Fleet Foxes play loudly and intimately at Brooklyn bar basement
July 10, 2008, at Union Hall
By Carlye Wisel
Published: July 14th, 2008 | 1:17pm
What happens when a gaggle of guys in skintight jeans, vests, and plaid shirts play a tiny, sold-out show in Brooklyn? Apparently, not stereotypical indie rock music.
It’s unexpected that Fleet Foxes, the Pitchfork-touted five-piece from Seattle, would create a sound so rooted in the styling of hymns and chorals. But for this folky group, the music is such an amalgamation of classic rock influences and Jim James–like vocals that it’s not only a new take on a familiar sentiment, but a type of band that the 100 or so audience members and their parents both could like.

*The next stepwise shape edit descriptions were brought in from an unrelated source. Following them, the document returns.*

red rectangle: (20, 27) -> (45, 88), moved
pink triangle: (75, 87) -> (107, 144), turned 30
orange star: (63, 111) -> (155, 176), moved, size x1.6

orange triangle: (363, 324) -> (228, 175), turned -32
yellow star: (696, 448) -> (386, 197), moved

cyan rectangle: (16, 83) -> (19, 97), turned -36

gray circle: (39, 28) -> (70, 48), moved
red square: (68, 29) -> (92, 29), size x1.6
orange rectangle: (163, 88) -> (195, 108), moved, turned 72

Thursday night’s crowd, which mostly milled around Union Hall’s library-esque digs instead of catching opener The Dutchess and the Duke’s stripped-down folk, got antsy by the time Fleet Foxes were supposed to play their early show. Their impatience brewed until lead guitarist and frontman Robin Pecknold remarked that the small, dark basement with its shallow stage was “a little more my speed,” referencing their grandiose-by-comparison performance at New York’s Bowery Ballroom the previous night.

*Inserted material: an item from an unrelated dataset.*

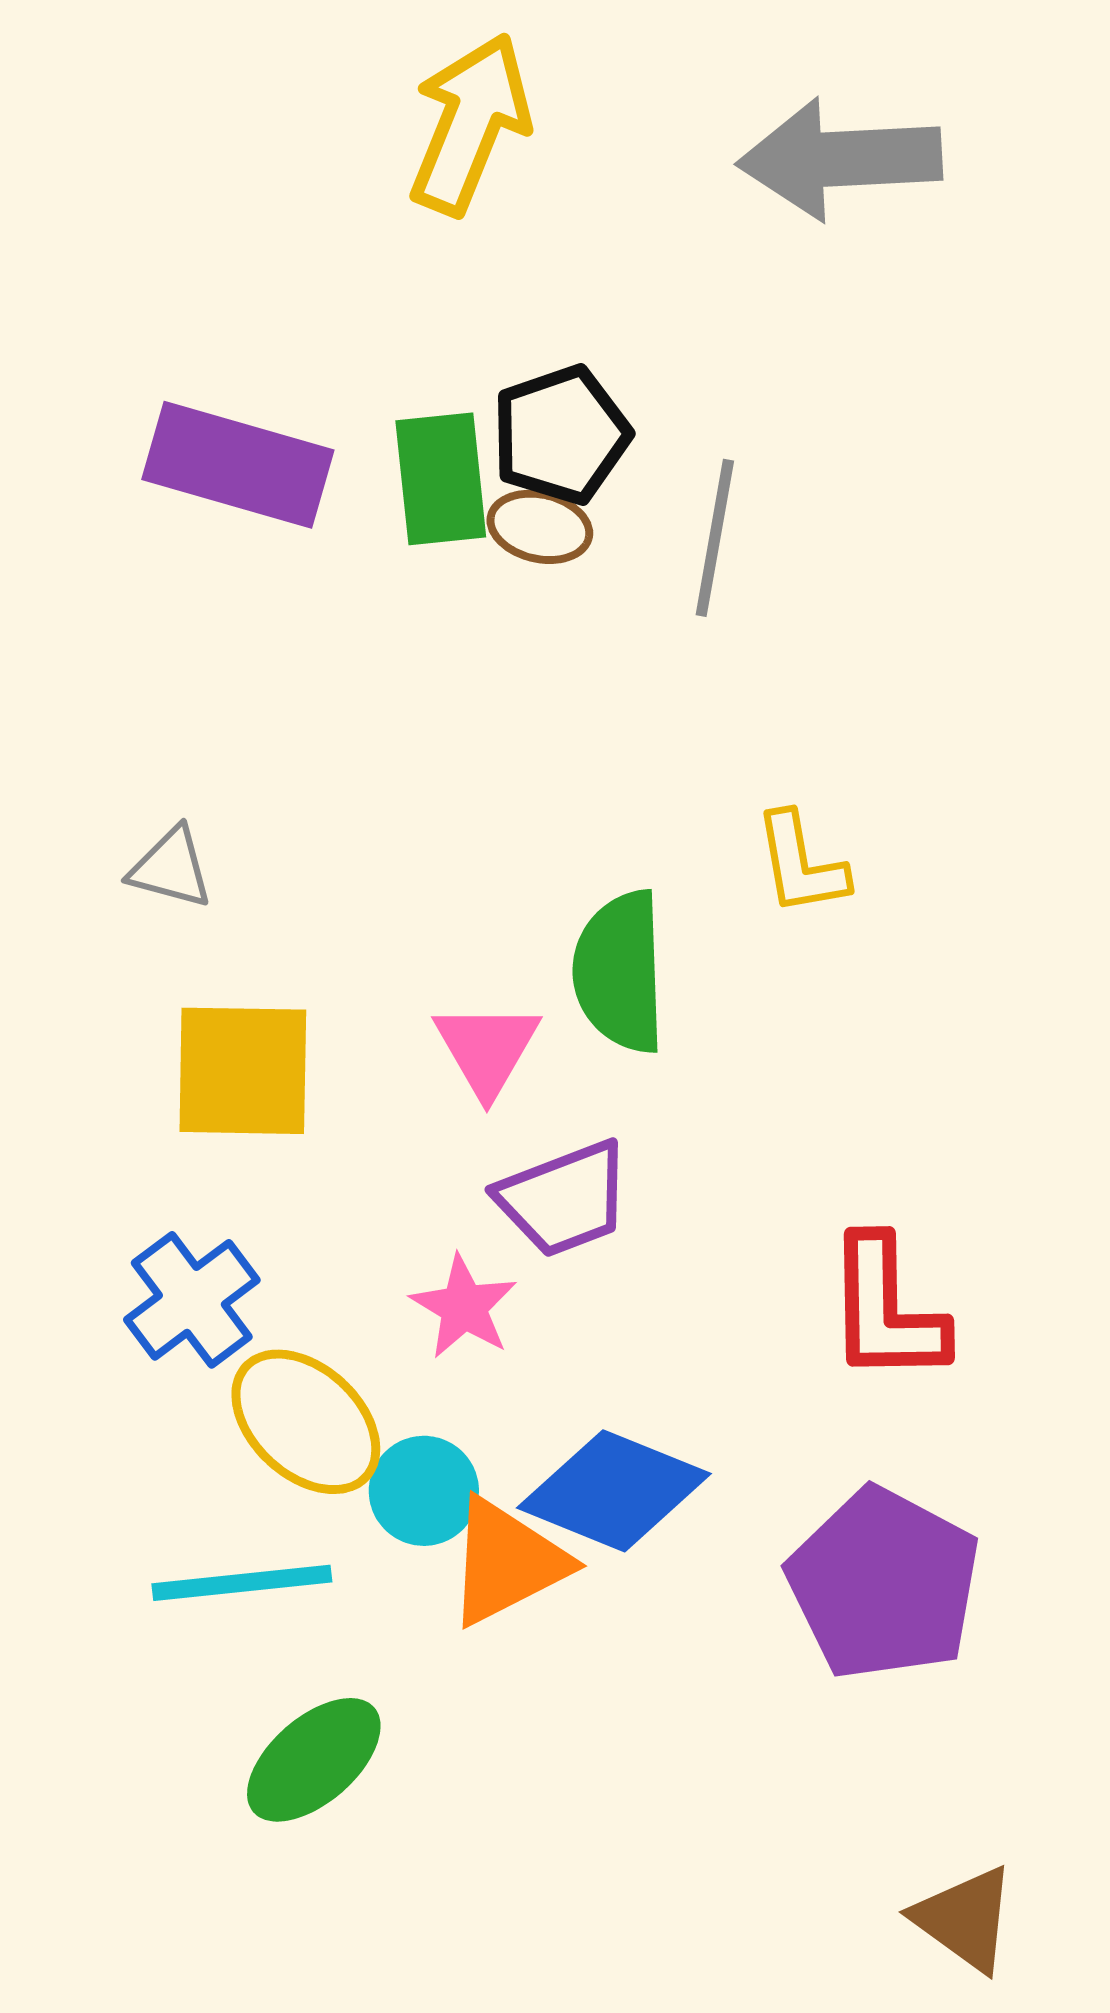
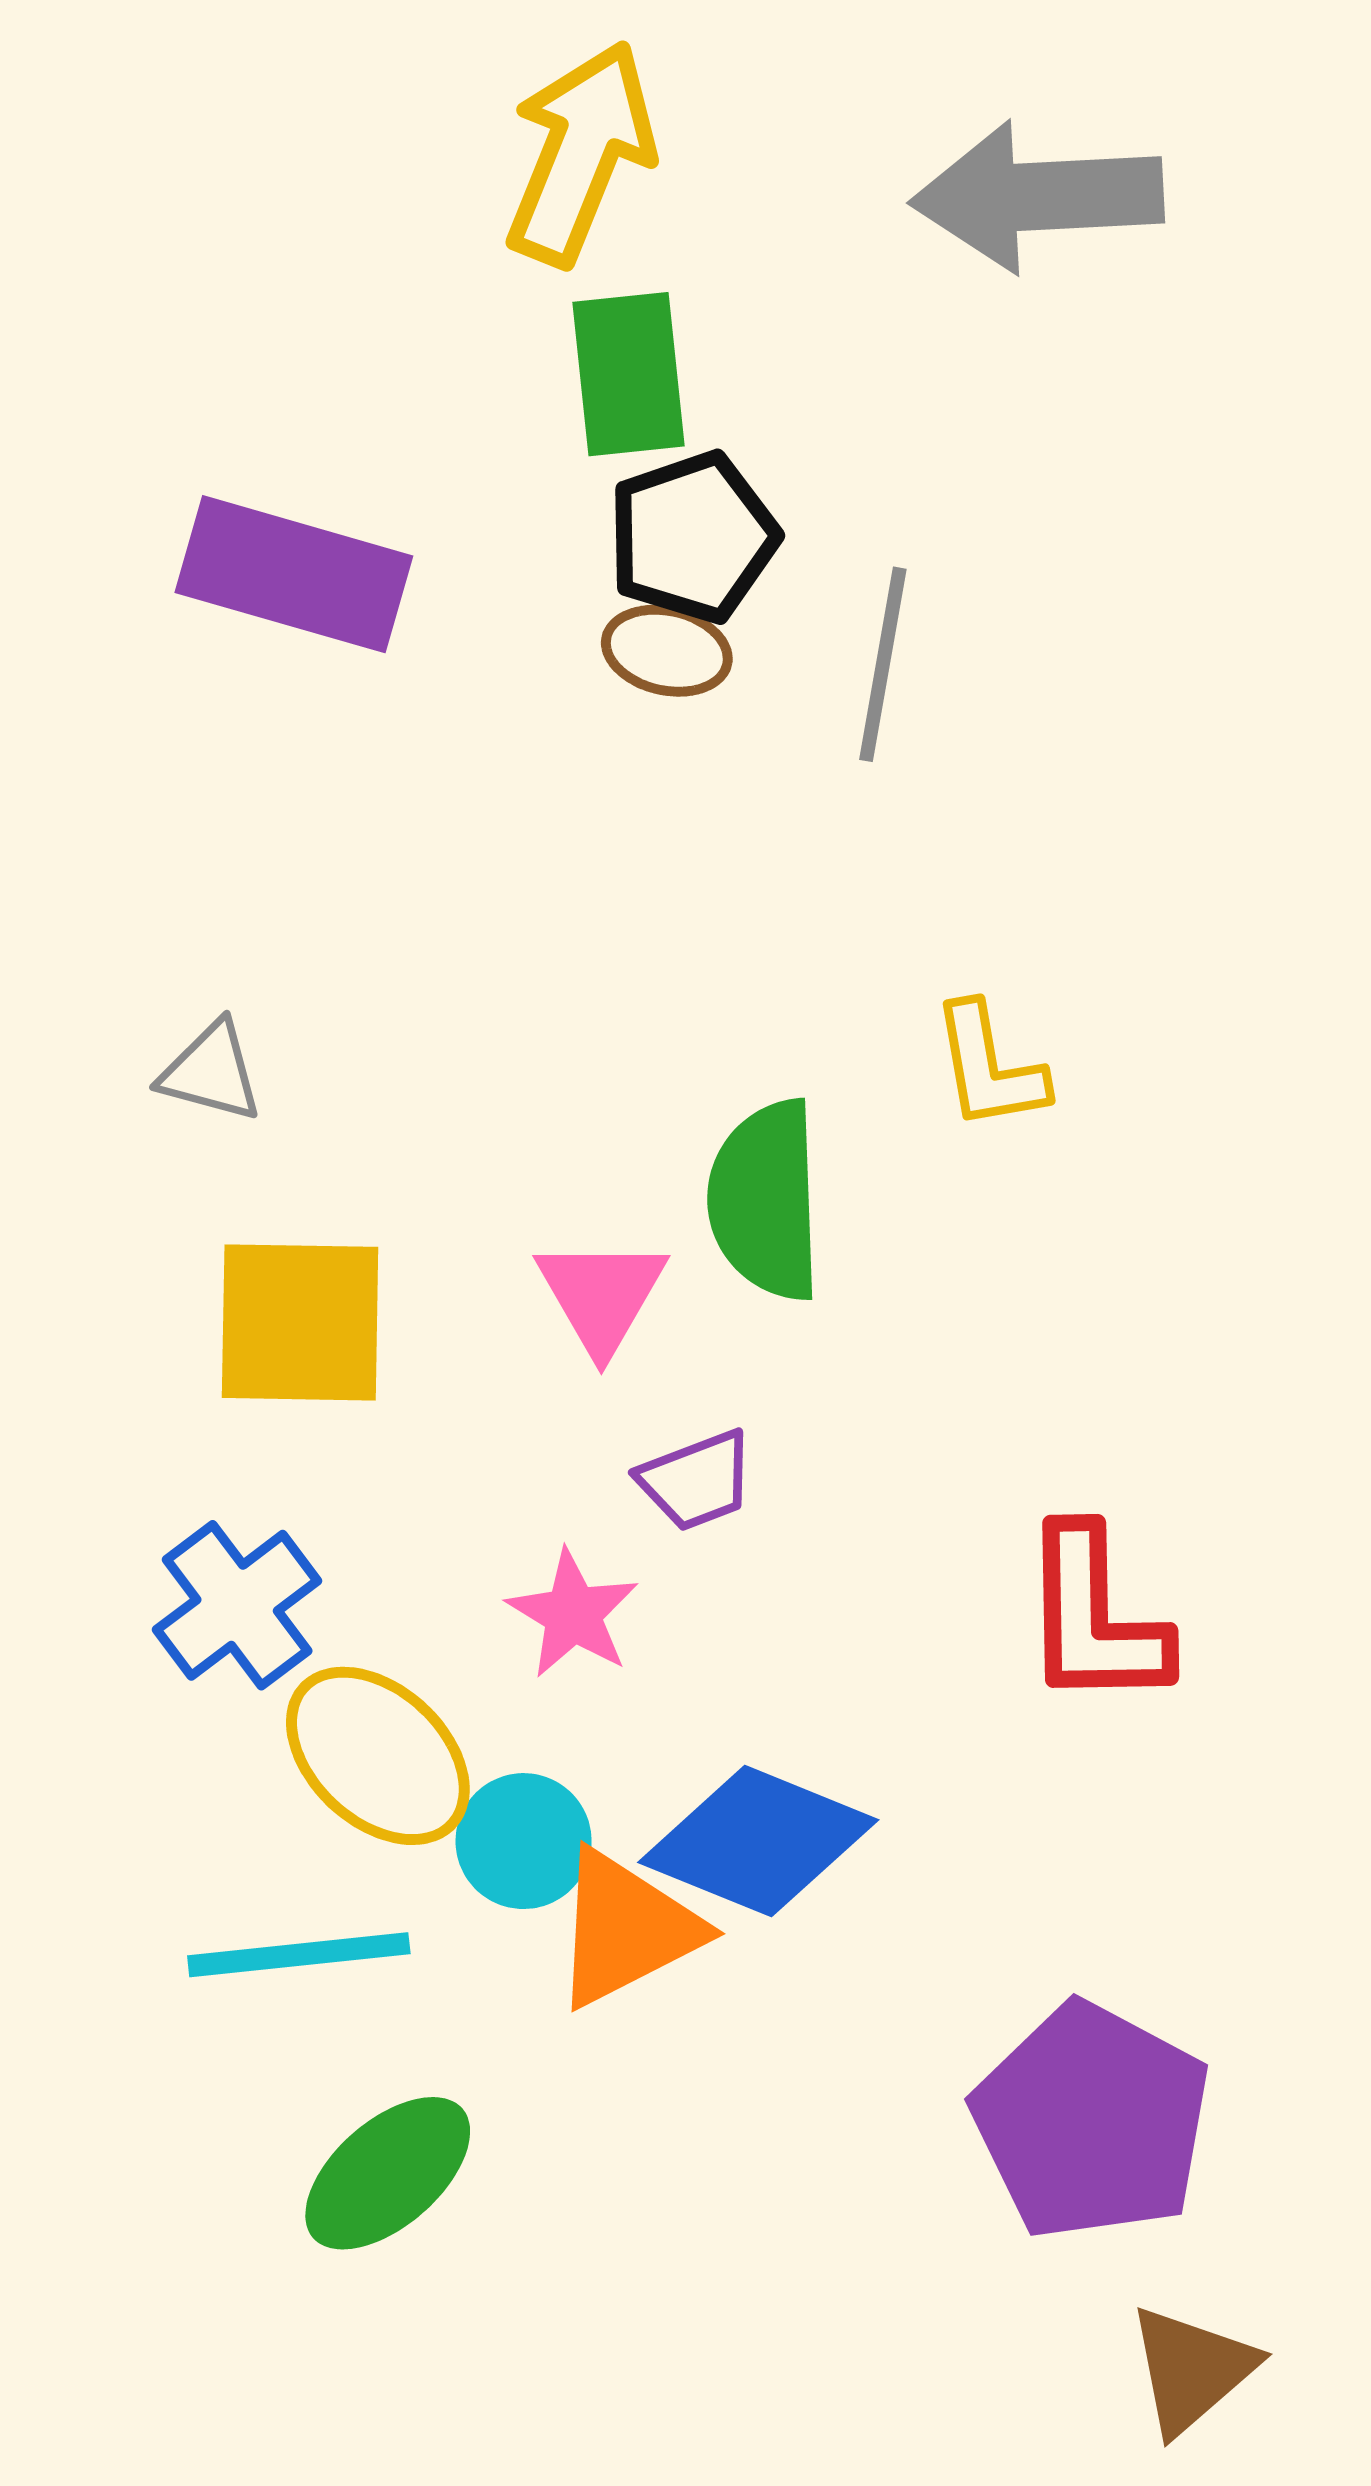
green rectangle: (441, 479) -> (629, 374), moved
purple trapezoid: (564, 1199) -> (696, 1481), size x0.7
purple pentagon: (884, 1584) -> (1092, 2121), moved
brown triangle: (965, 1919) -> (1192, 2370), turned 43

Sitting on a tall chair with a water bottle tucked behind his hip, the rumors about Pecknold being sick didn’t seem relevant until a few songs in, when his hacking cough presented itself during a break from singing. But, by the time Fleet Foxes played “White Winter Hymnal,” one of the first of the night and their most notable, his illness was ignorable and irrelevant. The spine-shivering song is so well crafted and brilliantly performed that it seemed almost impossible that he could actually be ill. Fleet Foxes acted as a summation of the reasons why one would even go to see a band perform in person, especially during “Your Protector” and Pecknold’s solo rendition of “Oliver James,” when his voice filled the space so expansively that the mood was created solely by the emotion and emphasis on specific syllables expressed while singing.

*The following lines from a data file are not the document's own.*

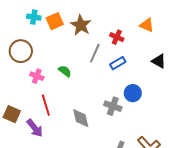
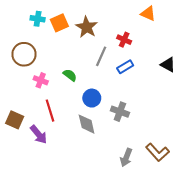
orange triangle: (147, 25) -> (148, 14), moved
blue circle: (133, 93) -> (92, 98), moved

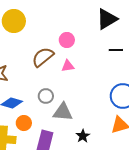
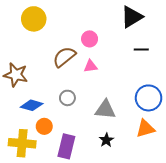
gray triangle: (63, 112) -> (105, 110), moved

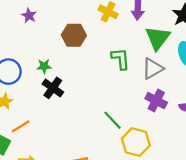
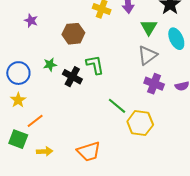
green triangle: (158, 38) -> (149, 27), size x0.7
green L-shape: (120, 59) -> (95, 65), moved
black cross: (53, 88) -> (72, 77), moved

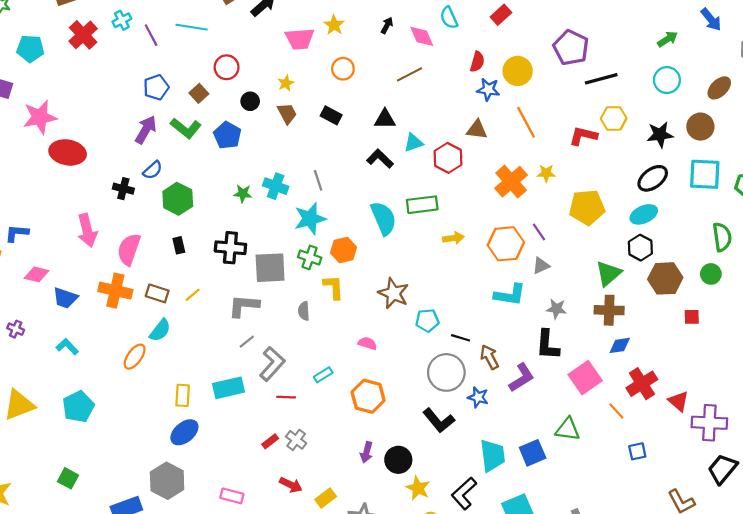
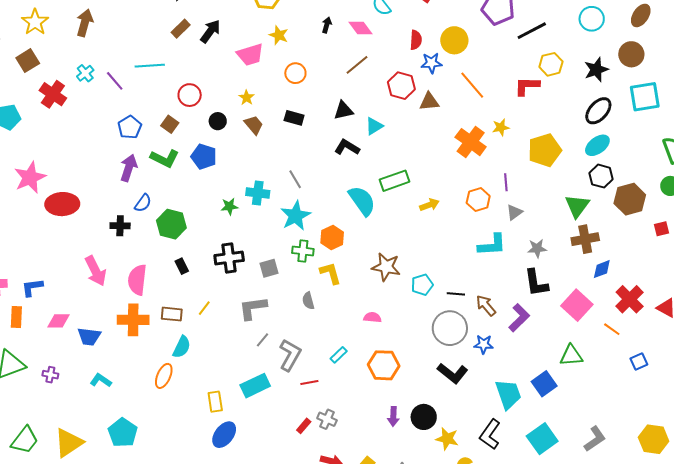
red hexagon: (448, 158) -> (401, 86), moved
purple line: (539, 232) -> (506, 182), turned 42
orange hexagon: (506, 244) -> (478, 200), size x0.7
gray square: (270, 268) -> (269, 268), size x0.6

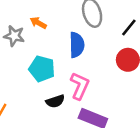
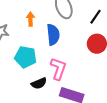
orange arrow: (38, 23) -> (30, 19), moved, turned 64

Still, in a live setting, Fleet Foxes retain their reverberation, pairing deeply dynamic vocal harmonies with that heavy, echoing expansiveness that makes them stunning. Surprising, though, was the balance of the sound being both overwhelming and intimate. While the music blasting through the speakers was painfully loud (and near intolerable for those standing in front of them), at times, the quick breaks between lyrics were so quiet that Pecknold’s metronome-like tapping was audible.
It wasn’t just the music that retained such intimacies, or the fact that a tenth of the crowd was close enough to almost get hit accidentally by an instrument. The group’s casual demeanor gave the show a vibe oddly similar to that of attending a party at a friend’s house. Besides the intermittent shouting between the crowd and musicians, chatting about There Will Be Blood and having a full conversation with an audience member about Seattle, their drummer made fun of Brooklynites for the tote bag trend, resulting in a humorous crowd reaction and an ironic story of how he packed everything he needed for a month in Europe inside of one.
Sure, all musicians banter and crack jokes, but with Fleet Foxes, once again, it was different. They were nice, and they meant it.
During the encore — which only occurred because people wouldn’t stop cheering until they heard another tune — there was a full shout-versation between him and the audience after a question about hair products led to someone yelling out “Your hair’s better than your voice!,” a burn that everyone seemed to enjoy and wanted to remark out loud about.
The audible nature of the evening took a turn for the worst when during the final song of the night, the low-key “Tiger Mountain Peasant Song,” someone screamed “shut the fuck up!” presumably to chatty attendees. And, even though the ultimate mood-killer would usually phase a band’s frontman, Pecknold just played along, unphased, completely in his own world.